The records that follow are to be transcribed in full, without their images.

_Dataset excerpts_
:::::
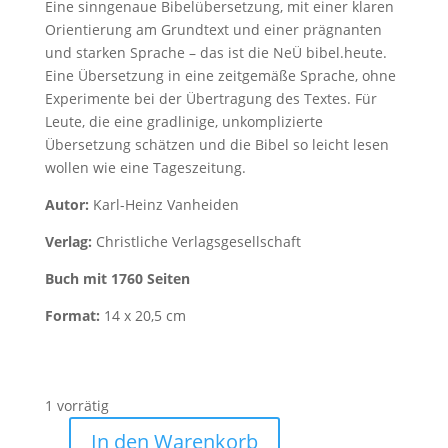
Eine sinngenaue Bibelübersetzung, mit einer klaren
Orientierung am Grundtext und einer prägnanten
und starken Sprache – das ist die NeÜ bibel.heute.
Eine Übersetzung in eine zeitgemäße Sprache, ohne
Experimente bei der Übertragung des Textes. Für
Leute, die eine gradlinige, unkomplizierte
Übersetzung schätzen und die Bibel so leicht lesen
wollen wie eine Tageszeitung.
Autor:
Karl-Heinz Vanheiden
Verlag:
Christliche Verlagsgesellschaft
Buch mit 1760 Seiten
Format:
14 x 20,5 cm
1 vorrätig
In den Warenkorb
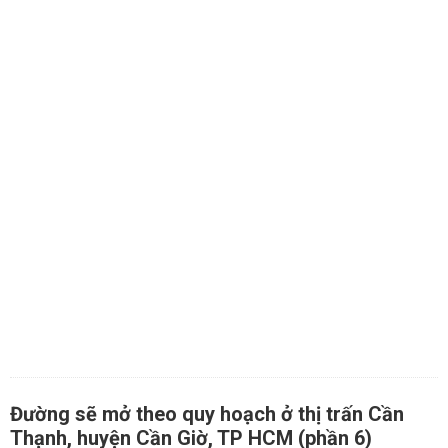
Đường sẽ mở theo quy hoạch ở thị trấn Cần
Thạnh, huyện Cần Giờ, TP HCM (phần 6)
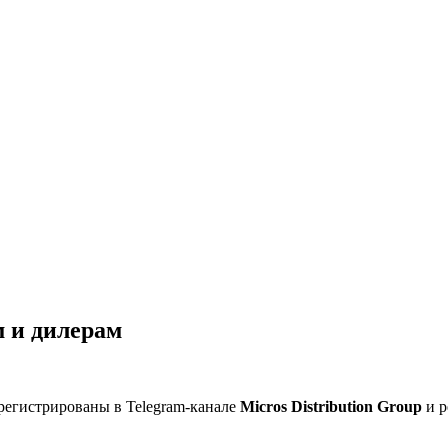
 и дилерам
регистрированы в Telegram-канале
Micros Distribution Group
и р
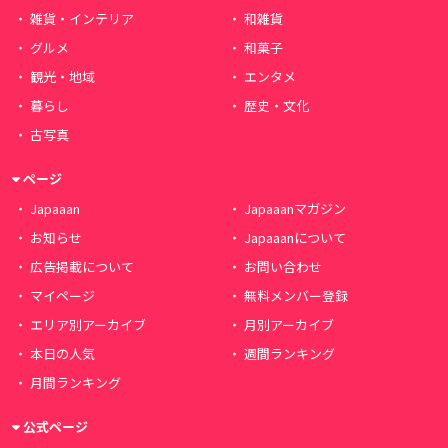
雑貨・インテリア
和雑貨
グルメ
和菓子
観光・地域
エンタメ
暮らし
歴史・文化
古写真
ページ
Japaaan
Japaaanマガジン
お知らせ
Japaaanについて
広告掲載について
お問い合わせ
マイページ
無料メンバー登録
エリア別アーカイブ
月別アーカイブ
本日の人気
週間ランキング
月間ランキング
公式ページ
:::::
_Task result_
Eine sinngenaue Bibelübersetzung, mit einer klaren
Orientierung am Grundtext und einer prägnanten
und starken Sprache – das ist die NeÜ bibel.heute.
Eine Übersetzung in eine zeitgemäße Sprache, ohne
Experimente bei der Übertragung des Textes. Für
Leute, die eine gradlinige, unkomplizierte
Übersetzung schätzen und die Bibel so leicht lesen
wollen wie eine Tageszeitung.
Autor:
Karl-Heinz Vanheiden
Verlag:
Christliche Verlagsgesellschaft
Buch mit 1760 Seiten
Format:
14 x 20,5 cm
1 vorrätig
In den Warenkorb
Đường sẽ mở theo quy hoạch ở thị trấn Cần
Thạnh, huyện Cần Giờ, TP HCM (phần 6)
 и дилерам
регистрированы в Telegram-канале
Micros Distribution Group
и р
雑貨・インテリア
和雑貨
グルメ
和菓子
観光・地域
エンタメ
暮らし
歴史・文化
古写真
ページ
Japaaan
Japaaanマガジン
お知らせ
Japaaanについて
広告掲載について
お問い合わせ
マイページ
無料メンバー登録
エリア別アーカイブ
月別アーカイブ
本日の人気
週間ランキング
月間ランキング
公式ページ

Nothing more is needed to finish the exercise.